Inutile andare a risfogliare le squadre delle ultime due semifinali Champions di Milan (2007 Manchester United) e Inter (2010 Barcellona, allenatore Guardiola), probabilmente sarebbe un revival da nostalgia. E farebbe male alla salute dei tifosi di oggi e di ieri. Leggere per capire quanto sia meglio tenersi lontani da quei giorni. Citiamo solo i top. Milan con Nesta Kaladze, Kafu, Gattuso e Pirlo, Ambrosini, Seedorf e Kakà, Inzaghi e Gilardino. Inter con Julio Cesar, Maicon, Lucio, Samuel, Chivu, Materazzi, Zanetti, Cambiasso, Sneijder, Milito, Eto'o. Troppa differenza con le squadre di oggi: nei nomi e nella sostanza. Il Triplete interista aveva radici solide. Poi, allora come oggi, serviva un po' di fortuna e qualche divagazione arbitrale. Però questa Milano, che tornerà in finale di Champions, restituisce un sorriso, un bel batticuore, anche al nostro calcio. Un po' meno al cuore, viste le difese. Ecco, le difese. Milan e Inter di allora erano ben fornite, seppur Maignan (c'era Dida) non avrebbe sfigurato e Kjaer se la sarebbe cavata. Non così l'Inter che non regge il confronto con i muri issati da Samuel e soci ed, invece, avrebbe potuto inserire Barella e Calhanoglu fra i centrocampisti, Lautaro o Dzeko come terza punta (c'era Pandev).
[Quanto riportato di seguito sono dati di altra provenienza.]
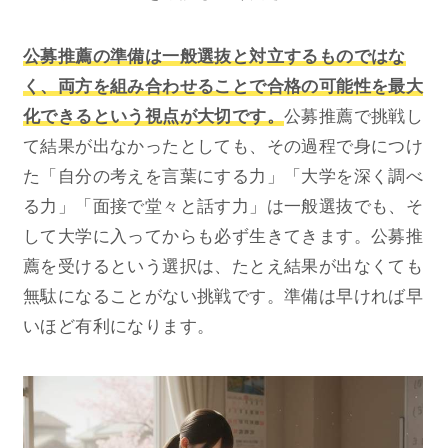
公募推薦の準備は一般選抜と対立するものではな
く、両方を組み合わせることで合格の可能性を最大
化できるという視点が大切です。
公募推薦で挑戦し
て結果が出なかったとしても、その過程で身につけ
た「自分の考えを言葉にする力」「大学を深く調べ
る力」「面接で堂々と話す力」は一般選抜でも、そ
して大学に入ってからも必ず生きてきます。公募推
薦を受けるという選択は、たとえ結果が出なくても
無駄になることがない挑戦です。準備は早ければ早
いほど有利になります。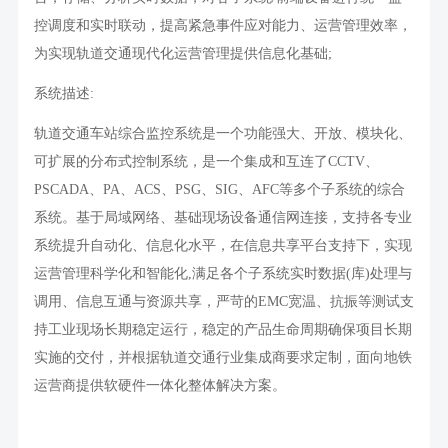
控调度和实时联动，提高紧急事件应对能力、运营管理效率，
为实现轨道交通现代化运营管理提供信息化基础
;
系统描述
:
轨道交通车站综合监控系统是一个功能强大、开放、模块化、
可扩展的分布式控制系统，是一个集成和互连了
CCTV
、
PSCADA
、
PA
、
ACS
、
PSG
、
SIG
、
AFC
等多个子系统的综合
系统。基于局域网络、基础现场设备通信网连接，支持各专业
系统提升自动化、信息化水平，在信息共享平台支持下，实现
运营管理科学化和智能化
,
满足各个子系统实时数据
(
库
)
处理与
调用、信息互通与资源共享，严苛的
EMC
宽温、抗振等测试支
持工业现场长期稳定运行，稳定的产品生命周期确保项目长期
实施的交付，并根据轨道交通行业集成商要求定制，面向地铁
运营商提供软硬件一体化整体解决方案。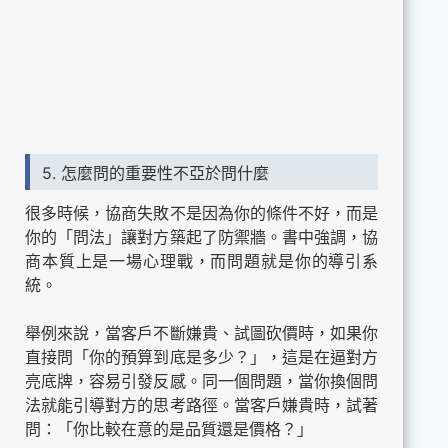
5. 怎麼問的重要性不亞於問什麼
很多時候，協商失敗不是因為你的條件不好，而是
你的「問法」讓對方築起了防禦牆。書中強調，協
商本質上是一場心理戰，而問題就是你的導引系
統。
舉例來說，當客戶不斷嫌貴、試圖砍價時，如果你
直接問「你的預算到底是多少？」，這是在逼對方
亮底牌，容易引發反感。同一個問題，當你換個問
法就能引導對方的思考路徑。當客戶嫌貴時，試著
問：「你比較在意的是品質還是價格？」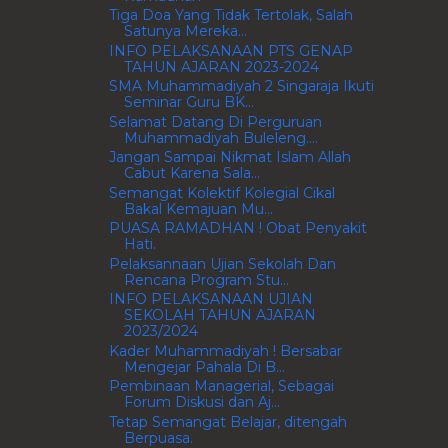
Tiga Doa Yang Tidak Tertolak, Salah
Satunya Mereka...
INFO PELAKSANAAN PTS GENAP
TAHUN AJARAN 2023-2024
SMA Muhammadiyah 2 Singaraja Ikuti
Seminar Guru BK...
Selamat Datang Di Perguruan
Muhammadiyah Buleleng....
Jangan Sampai Nikmat Islam Allah
Cabut Karena Sala...
Semangat Kolektif Kolegial Cikal
Bakal Kemajuan Mu...
PUASA RAMADHAN ! Obat Penyakit
Hati.
Pelaksannaan Ujian Sekolah Dan
Rencana Program Stu...
INFO PELAKSANAAN UJIAN
SEKOLAH TAHUN AJARAN
2023/2024
Kader Muhammadiyah ! Bersabar
Mengejar Pahala Di B...
Pembinaan Managerial, Sebagai
Forum Diskusi dan Aj...
Tetap Semangat Belajar, ditengah
Berpuasa.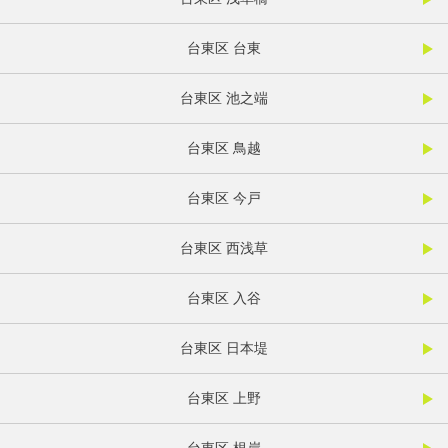
台東区 台東
台東区 池之端
台東区 鳥越
台東区 今戸
台東区 西浅草
台東区 入谷
台東区 日本堤
台東区 上野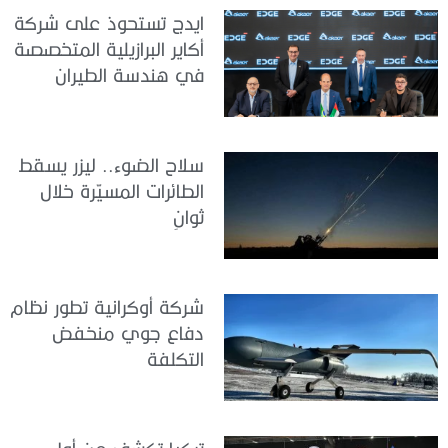
ايدج تستحوذ على شركة
أكاير البرازيلية المتخصصة
في هندسة الطيران
سلاح الضوء.. ليزر يسقط
الطائرات المسيّرة خلال
ثوانٍ
شركة أوكرانية تطور نظام
دفاع جوي منخفض
التكلفة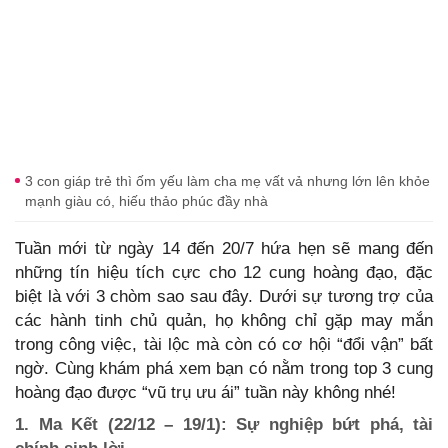
3 con giáp trẻ thì ốm yếu làm cha mẹ vất vả nhưng lớn lên khỏe
mạnh giàu có, hiếu thảo phúc đầy nhà
Tuần mới từ ngày 14 đến 20/7 hứa hẹn sẽ mang đến
những tín hiệu tích cực cho 12 cung hoàng đạo, đặc
biệt là với 3 chòm sao sau đây. Dưới sự tương trợ của
các hành tinh chủ quản, họ không chỉ gặp may mắn
trong công việc, tài lộc mà còn có cơ hội “đổi vận” bất
ngờ. Cùng khám phá xem bạn có nằm trong top 3 cung
hoàng đạo được “vũ trụ ưu ái” tuần này không nhé!
1. Ma Kết (22/12 – 19/1): Sự nghiệp bứt phá, tài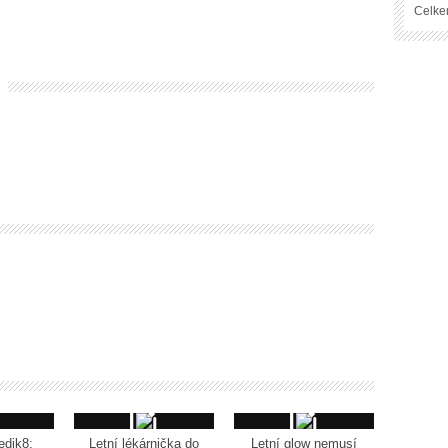
Celke
edik8:
Letní lékárnička do
Letní glow nemusí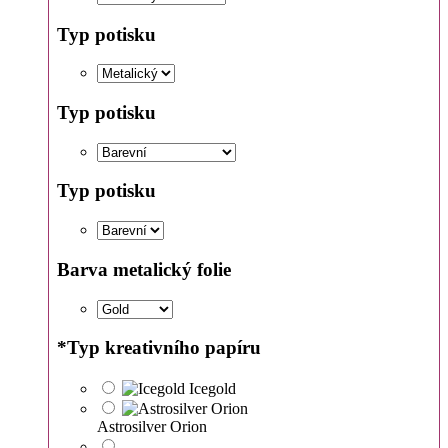
Typ potisku
Typ potisku
Typ potisku
Barva metalický folie
*
Typ kreativního papíru
Icegold
Astrosilver Orion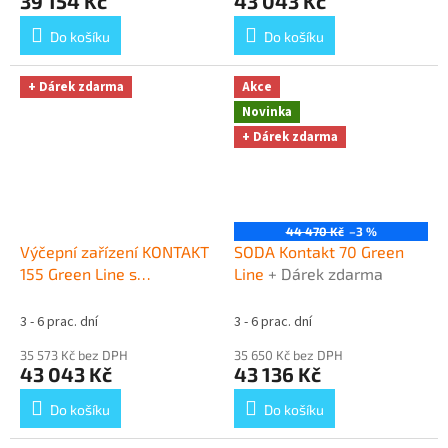
39 154 Kč
43 043 Kč
Do košíku
Do košíku
+ Dárek zdarma
Akce
Novinka
+ Dárek zdarma
44 470 Kč
–3 %
Výčepní zařízení KONTAKT
SODA Kontakt 70 Green
155 Green Line s
Line
+ Dárek zdarma
redukčním ventilem N2
bez naražečů
+ Dárek
3 - 6 prac. dní
3 - 6 prac. dní
zdarma
35 573 Kč bez DPH
35 650 Kč bez DPH
43 043 Kč
43 136 Kč
Do košíku
Do košíku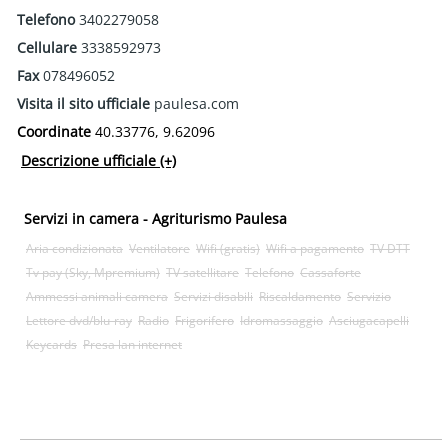
Telefono
3402279058
Cellulare
3338592973
Fax
078496052
Visita il sito ufficiale
paulesa.com
Coordinate
40.33776, 9.62096
Descrizione ufficiale
(+)
Servizi in camera - Agriturismo Paulesa
Aria condizionata
Ventilatore
Wifi (gratis)
Wifi a pagamento
TV DTT
Tv pay (Sky, Mpremium)
TV satellitare
Telefono
Cassaforte
Ammessi animali camera
Servizi disabili
Riscaldamento
Servizio
Lettore dvd/blu-ray
Radio
Frigorifero
Idromassaggio
Asciugacapelli
Keycards
Presa lan internet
E qui torniamo ai tempi nostri a due serate trionfali negli effetti, un po' meno nella sostanza. Milano che fatica quando la partita sembrava vinta. Subiti gol da accademia dei polli: l'Inter più del Milan. E se il Diavolo ultimamente è apparso più solido, l'Inter tiene sempre con fiato sospeso fino all'ultimo. Con il Benfica è quasi un'abitudine quella dei tre gol: nel 2003, coppa Uefa, finì 4-3 con rete decisiva di Obafemi Martins, dopo essere stata in vantaggio 3-1 guarda caso. Ma c'è da dubitare che la suspense sia l'anima di una vittoria. Nel post San Siro si intravedeva qualche muso lungo, orecchie basse più che sguardo alto. Quasi a ricordare un tempo morattiano quando la squadra, dopo una vittoria, festeggiò con allegria sotto la curva e il presidente se ne ingrugnì perché, disse, non abbiamo vinto la Champions: solo una partita. Qui l'aria pareva quella di un gruppo consapevole (parole di Milito): buona la ciambella, meglio se con qualche buco difensivo in meno. Si dirà: almeno le punte hanno ricominciato a segnare. Pareggiare un match vinto è da inesorabili scialacquatori e quest'anno l'Inter fa scuola. Meglio dimenticare Skriniar, operato alla schiena, e riassettare la vigilanza difensiva. Il finale da batticuore fa spettacolo, e magari non fa punti. Le milanesi, in serie A, hanno subito più reti di Napoli, Lazio e Juventus insieme (71 a 66).
Ecco, in questo calcio, in questo navigar di speranze, stiamo passando da Milano dal cuore in mano (gol subiti) alla Milano dal batticuore. Eppure, comunque vada, sarà un successo: chi lo avrebbe immaginato un'estate fa?